§ PROBLEM REQUIREMENTS
Write down the lines exactly as they appear, from the one that contains "Für Wingenfelder ist der" through the final line of the records, so that both ends are kept and no pictures come along.

[Start of section]

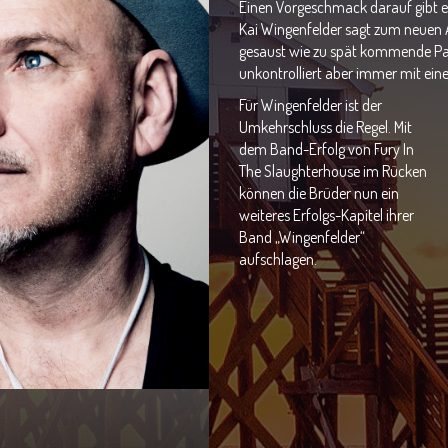
Einen Vorgeschmack darauf gibt es 
Kai Wingenfelder sagt zum neuen
gesaust wie zu spät kommende Par
unkontrolliert aber immer mit ein
Für Wingenfelder ist der
Umkehrschluss die Regel. Mit
dem Band-Erfolg von Fury In
The Slaughterhouse im Rücken
können die Brüder nun ein
weiteres Erfolgs-Kapitel ihrer
Band „Wingenfelder“
aufschlagen.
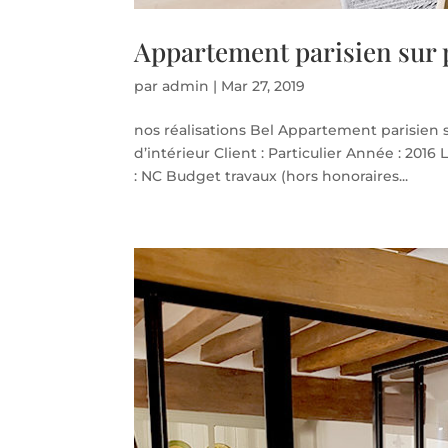
Appartement parisien sur 
par
admin
|
Mar 27, 2019
nos réalisations Bel Appartement parisien s
d’intérieur Client : Particulier Année : 2016
: NC Budget travaux (hors honoraires...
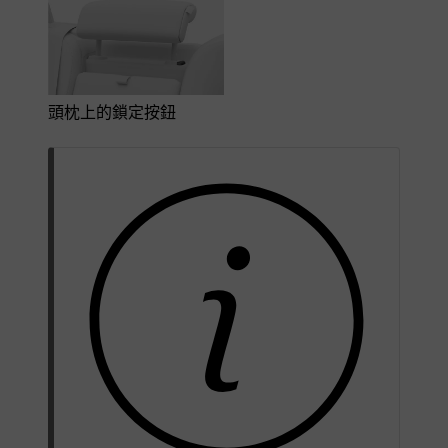
頭枕上的鎖定按鈕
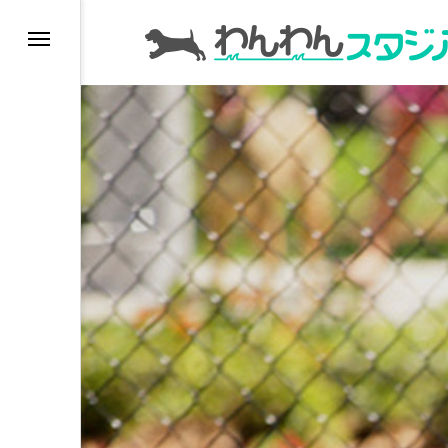
インデックス
ドッグラン
ドッグカフェ
愛犬とおでかけ (公園
愛犬と旅行
トリミングサロン
動物病院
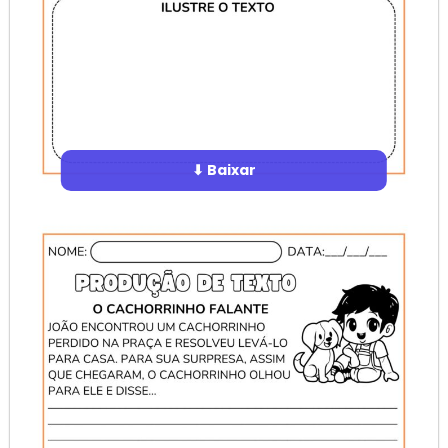
⬇ Baixar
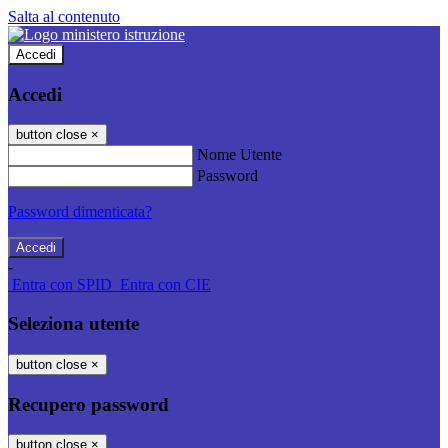
Salta al contenuto
Accedi
Accedi
button close
×
Nome Utente
Password
Password dimenticata?
-
Entra con SPID
Entra con CIE
Seleziona utente
button close
×
Recupero password
button close
×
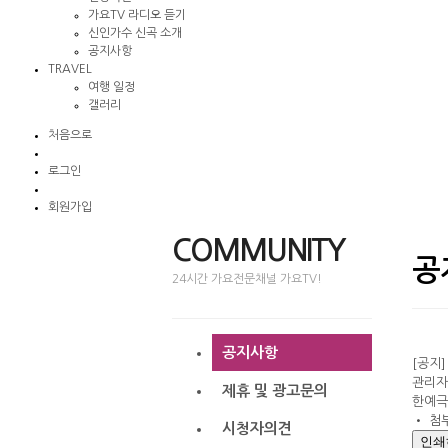
가요TV 라디오 듣기
신인가수 신곡 소개
공지사항
TRAVEL
여행 일정
갤러리
처음으로
로그인
회원가입
COMMUNITY
공
24시간 가요전문채널 가요TV!
공지사항
[공지
관리자 
제휴 및 광고문의
한예극
• 첨부
시청자의견
인쇄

[End of section]

§ RESULT
Für Wingenfelder ist der
Umkehrschluss die Regel. Mit
dem Band-Erfolg von Fury In
The Slaughterhouse im Rücken
können die Brüder nun ein
weiteres Erfolgs-Kapitel ihrer
Band „Wingenfelder“
aufschlagen.
Appartement parisien sur 
par
admin
|
Mar 27, 2019
nos réalisations Bel Appartement parisien s
d’intérieur Client : Particulier Année : 2016
: NC Budget travaux (hors honoraires...
頭枕上的鎖定按鈕
インデックス
ドッグラン
ドッグカフェ
愛犬とおでかけ (公園
愛犬と旅行
トリミングサロン
動物病院
⬇ Baixar
Salta al contenuto
Accedi
Accedi
button close
×
Nome Utente
Password
Password dimenticata?
-
Entra con SPID
Entra con CIE
Seleziona utente
button close
×
Recupero password
button close
×
가요TV 라디오 듣기
신인가수 신곡 소개
공지사항
TRAVEL
여행 일정
갤러리
처음으로
로그인
회원가입
COMMUNITY
공
24시간 가요전문채널 가요TV!
공지사항
[공지
관리자 
제휴 및 광고문의
한예극
• 첨부
시청자의견
인쇄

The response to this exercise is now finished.